Your task: Only the lines from the one with "third parties +also" onward are wanted, through the last line of the entries, set down exactly.

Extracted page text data

[Start of Attachment]

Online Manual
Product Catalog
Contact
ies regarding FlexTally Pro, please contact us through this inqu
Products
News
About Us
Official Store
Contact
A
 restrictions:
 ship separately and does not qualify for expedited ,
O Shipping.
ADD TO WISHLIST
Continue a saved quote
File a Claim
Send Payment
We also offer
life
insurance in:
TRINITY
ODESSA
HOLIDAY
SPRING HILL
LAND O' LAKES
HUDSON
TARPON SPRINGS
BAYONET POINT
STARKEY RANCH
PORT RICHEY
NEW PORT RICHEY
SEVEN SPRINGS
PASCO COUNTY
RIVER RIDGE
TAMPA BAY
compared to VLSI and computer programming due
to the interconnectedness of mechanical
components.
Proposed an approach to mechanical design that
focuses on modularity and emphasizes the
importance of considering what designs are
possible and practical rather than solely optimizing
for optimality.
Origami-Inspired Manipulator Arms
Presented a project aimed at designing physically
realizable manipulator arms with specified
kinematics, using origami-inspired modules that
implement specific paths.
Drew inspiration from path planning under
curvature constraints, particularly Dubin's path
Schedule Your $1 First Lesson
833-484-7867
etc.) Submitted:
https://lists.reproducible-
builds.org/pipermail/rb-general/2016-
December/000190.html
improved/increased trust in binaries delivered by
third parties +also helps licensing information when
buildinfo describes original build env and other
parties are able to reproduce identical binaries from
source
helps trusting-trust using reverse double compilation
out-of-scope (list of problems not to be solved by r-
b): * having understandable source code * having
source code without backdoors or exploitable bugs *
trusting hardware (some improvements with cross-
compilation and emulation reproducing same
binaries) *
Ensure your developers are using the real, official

[End of Attachment]

Exercise answer:
third parties +also helps licensing information when
buildinfo describes original build env and other
parties are able to reproduce identical binaries from
source
helps trusting-trust using reverse double compilation
out-of-scope (list of problems not to be solved by r-
b): * having understandable source code * having
source code without backdoors or exploitable bugs *
trusting hardware (some improvements with cross-
compilation and emulation reproducing same
binaries) *
Ensure your developers are using the real, official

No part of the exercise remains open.